Byron is still a small farming community, a bend in the road, off Highway 4 in Contra Costa County between Brentwood and Tracy. A large development went in called Discovery Bay, but that was long after I was gone. In fact, the Excelsior Baptist Church long ago disappeared, though the old building that once housed the Excelsior School and then the church is yet standing.
Toward the end of my first year as a seminarian I had a strong urge to pastor a church. Pastoring was what we, the young lions, were constantly talking about. We were either going to be missionaries or pastors, one or the other for sure. I wanted to pastor.
In a way I do not recall I put out word that I was looking for a church and received a call from Joe Smith, the area missionary, who offered me the chance to preach at the Excelsior Baptist Church in Byron. Was I ever excited, and I went right to work on a sermon that I was sure would cinch the deal. I was right, and quickly they “called” me as pastor and gave me a salary of $20 per week. On October 2, 1966 the church ordained me, and my old pastor, Bob Lewis, then pastor of First Baptist Church of Fairfield, California, preached the ordination sermon. My dad made the trip but my mother did not. My mother, though a staunch Methodist, never was born again, and this is not a charge against her but something she proclaimed loud and long. I never did figure that out.
After a few weeks David Hoyt began to accompany me to Byron. My practice was to travel up on Saturdays and Sundays, 75 miles one way, meaning 300-plus miles per weekend. I had arranged for weekends off from JC Penney & Co. between Mondays and Fridays. As I think about it now, I had begun a pattern that would essentially take me away from my family way too much. Here were doors opening up to me, which seemed to me to be by the Hand of God, yet in walking through them I was also harming my family. It is something I have had to live with and about which I have never come to any clear understanding.

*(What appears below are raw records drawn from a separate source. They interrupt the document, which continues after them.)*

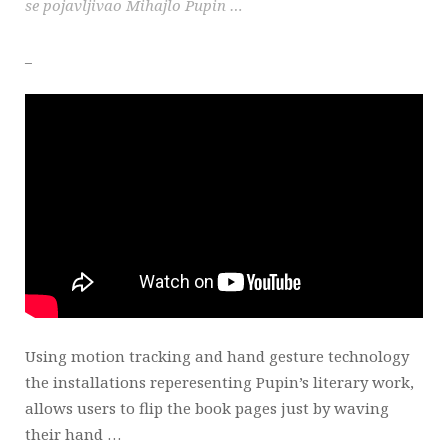
se pojavljivao Mihajlo Pupin …
_
Using motion tracking and hand gesture technology
the installations reperesenting Pupin’s literary work,
allows users to flip the book pages just by waving
their hand …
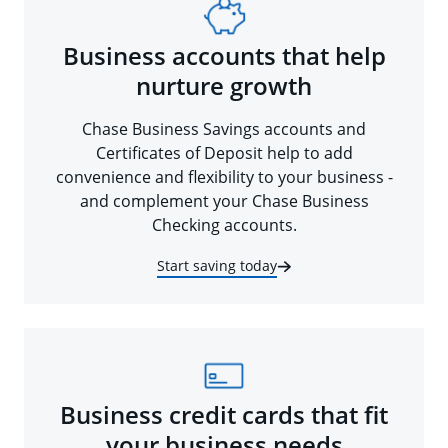
Business accounts that help
nurture growth
Chase Business Savings accounts and
Certificates of Deposit help to add
convenience and flexibility to your business -
and complement your Chase Business
Checking accounts.
Start saving today
Business credit cards that fit
your business needs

David and I began seeing what we could do in the Byron area. For one thing we made contact with the local juvenile hall. David had tantamount to grown up in state institutions; California had, in a real sense, been his father and mother. He was quite at home visiting there, and before long the entire boys’ home was coming to church every other Sunday; the other Sunday they went to the local Methodist Church, the only other church in town.
Oddly, this did not sit well with the deacons, maybe because it took my attention away from them, yet I still visited every single household in the church at least twice a month.
The situation deteriorated when David and I started walking though the local migrant workers’ camp on Hwy 4 between Byron and Brentwood. One particular family quickly responded to the Gospel, a family of seven, who lived in a one room shack in the migrant settlement, and I baptized all of them. Soon other Mexican people were coming as well, and the church got crowded. Soon after this the deacons cut my salary to $10 a week.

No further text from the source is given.